Antes de prosseguir com a análise do ex-ministro, cabe abrir parênteses para reconhecer que a situação do Brasil mudou radicalmente desde então. Não faz muitos anos, chegamos a anunciar nossa autossuficiência na produção de petróleo e as reservas do pré-sal começaram a ser exploradas.

Mas nem tudo são flores nesse campo, especialmente porque a modesta expansão da capacidade de refino, de apenas 4% nos últimos dez anos, inviabilizou aumento significativo da oferta de derivados. Assim, o país, antes exportador de gasolina, passou a importar o combustível diante da forte elevação do consumo — 63% apenas nos últimos cinco anos — provocada pelo preço subsidiado ao consumidor final. Além disso, a Petrobras passou a destinar à produção de gasolina parte da nafta que fornecia à cadeia petroquímica, substituindo-a pela importada, insistindo em transferir os custos dessa operação ao setor. Pressionada pela petroquímica americana, que tem no gás de xisto matéria-prima quase quatro vezes mais barata que a nafta, a petroquímica brasileira não tem como arcar com essa conta.

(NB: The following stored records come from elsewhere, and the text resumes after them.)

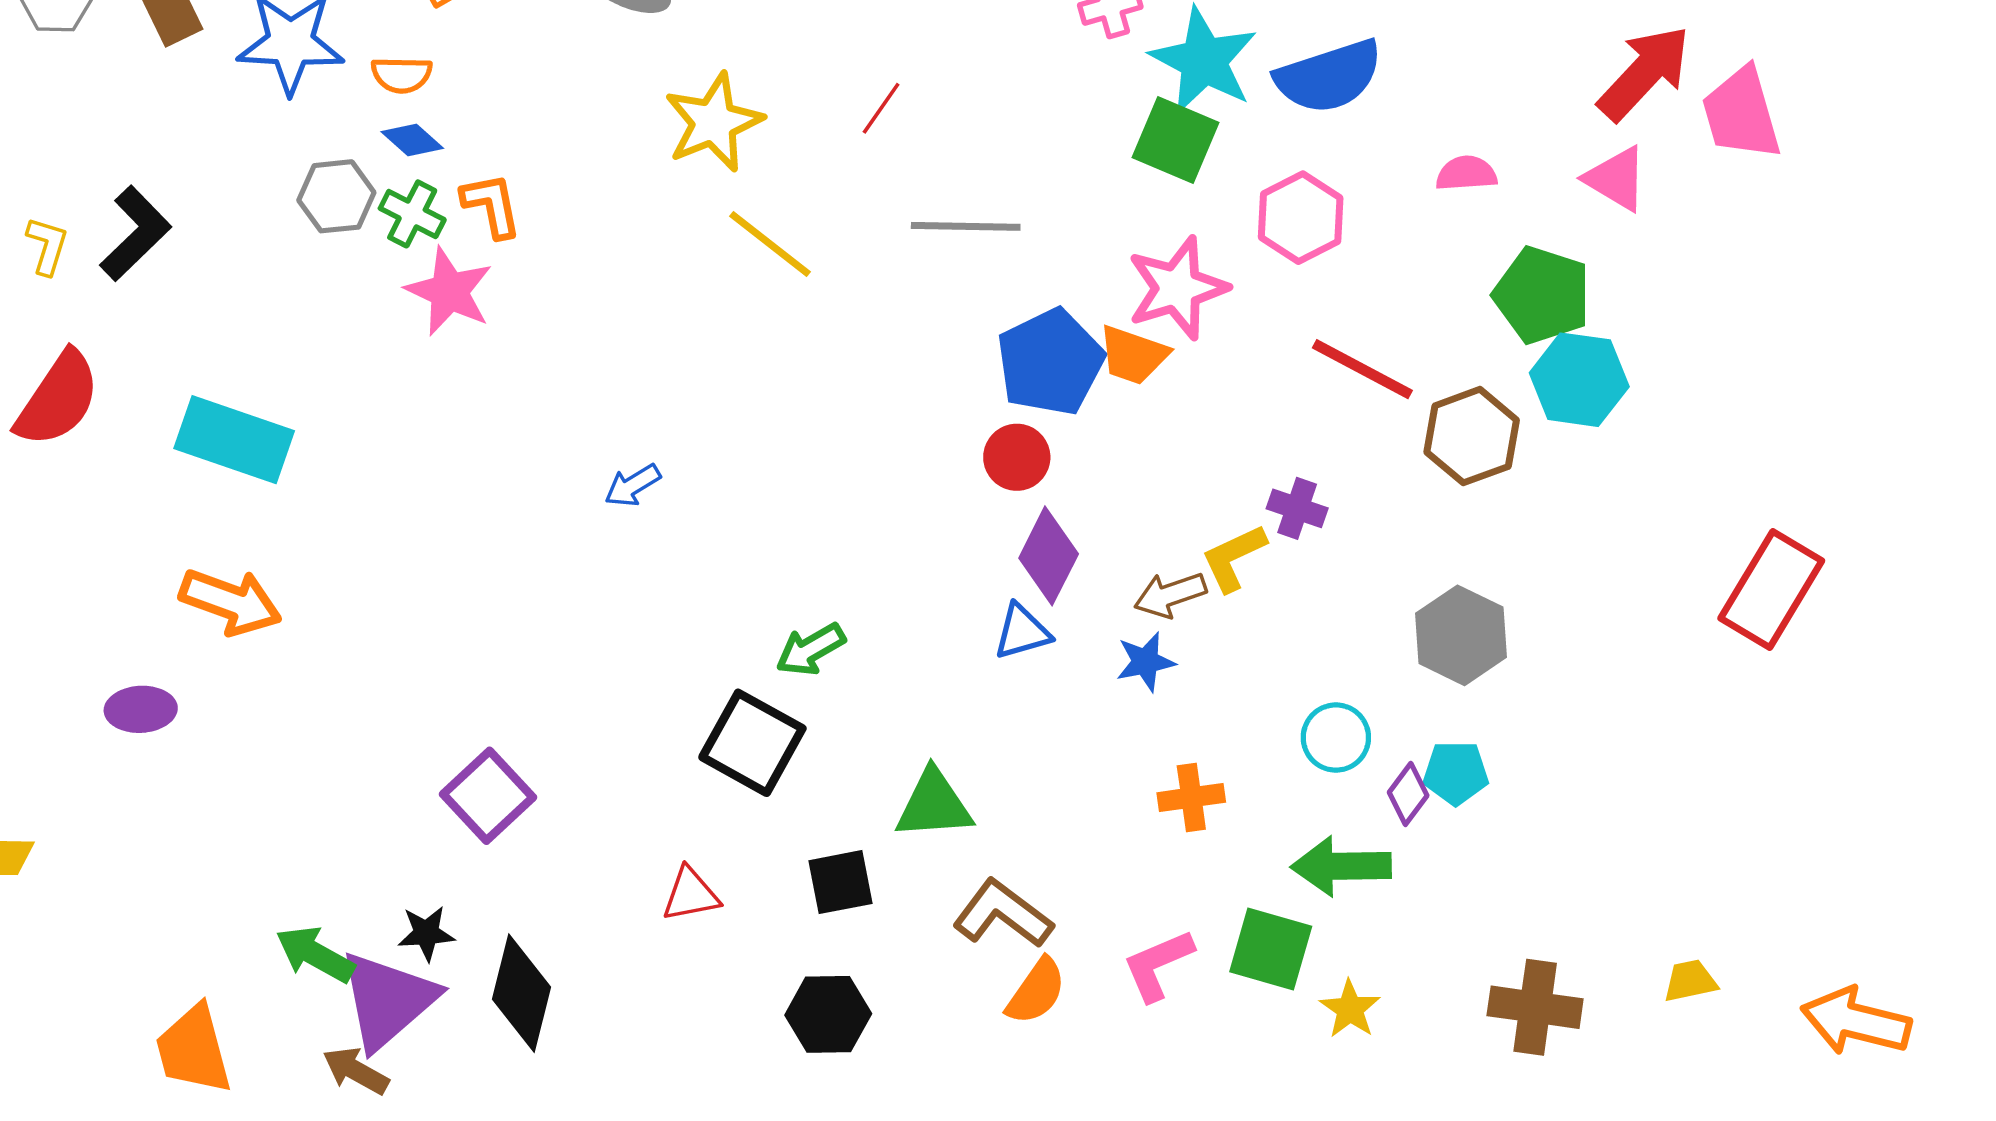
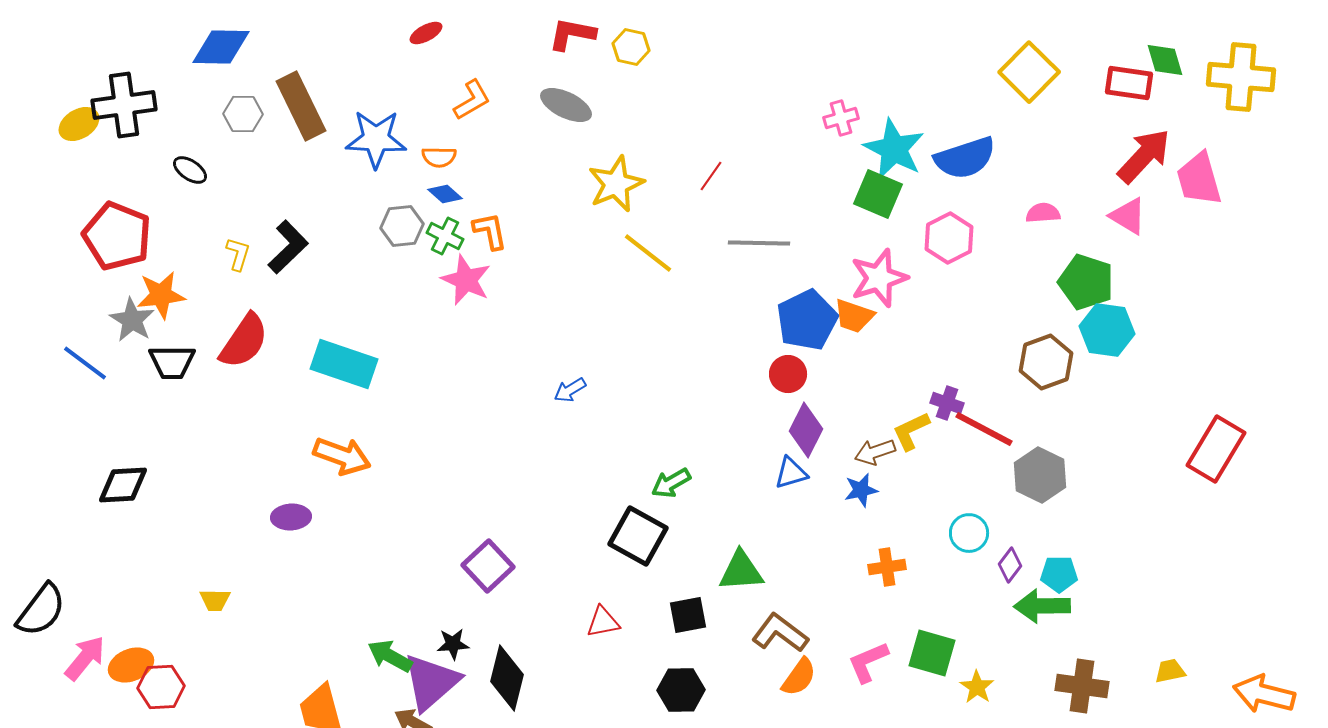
red line: (1362, 369) -> (984, 429), moved
cyan pentagon: (1456, 773) -> (1059, 574), moved
green arrow: (1341, 866) -> (1042, 606), moved

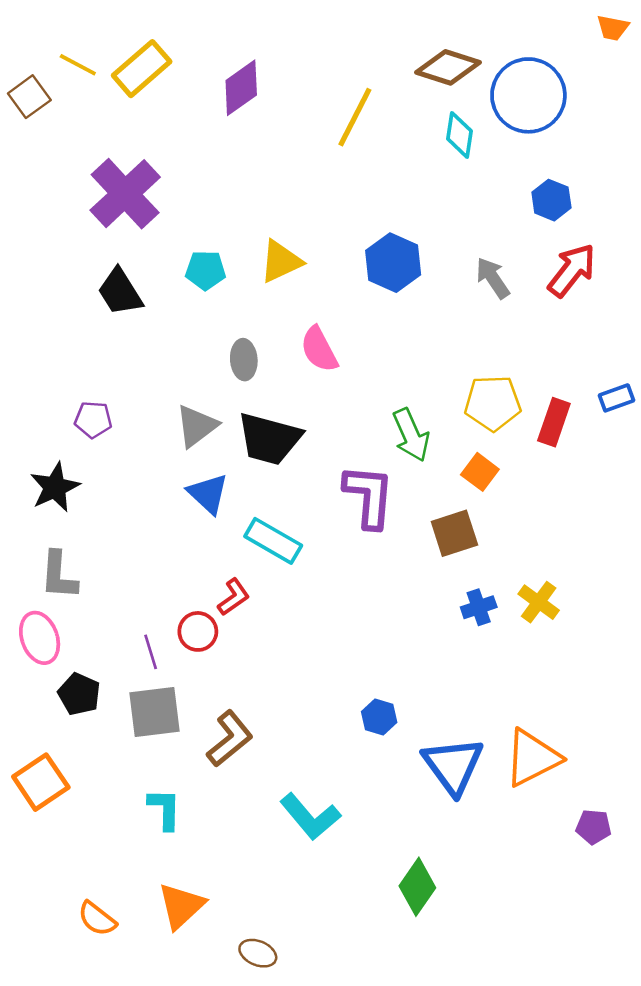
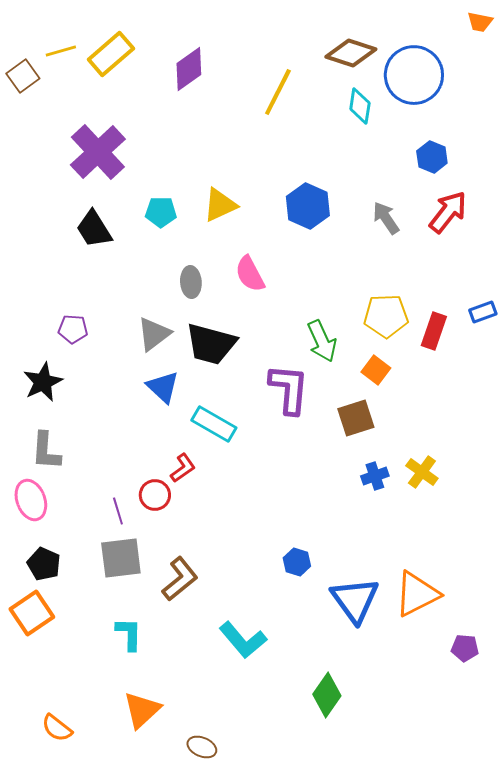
yellow line: (78, 65) -> (61, 51), turned -44
black pentagon: (79, 694) -> (44, 564), moved
orange semicircle: (97, 919) -> (57, 728), moved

Fechado o parênteses, voltemos à análise de Roberto Campos. “Seria de imaginar-se”, disse, “um senso de urgência para cortar as amarras e acicatar os investidores à la recherche du temps

perdu.” Contudo, não é o que assistimos hoje, pois a renovação temporária e de curto prazo do contrato de nafta impede qualquer planejamento de investimento de uma indústria que é, por natureza, de longo prazo.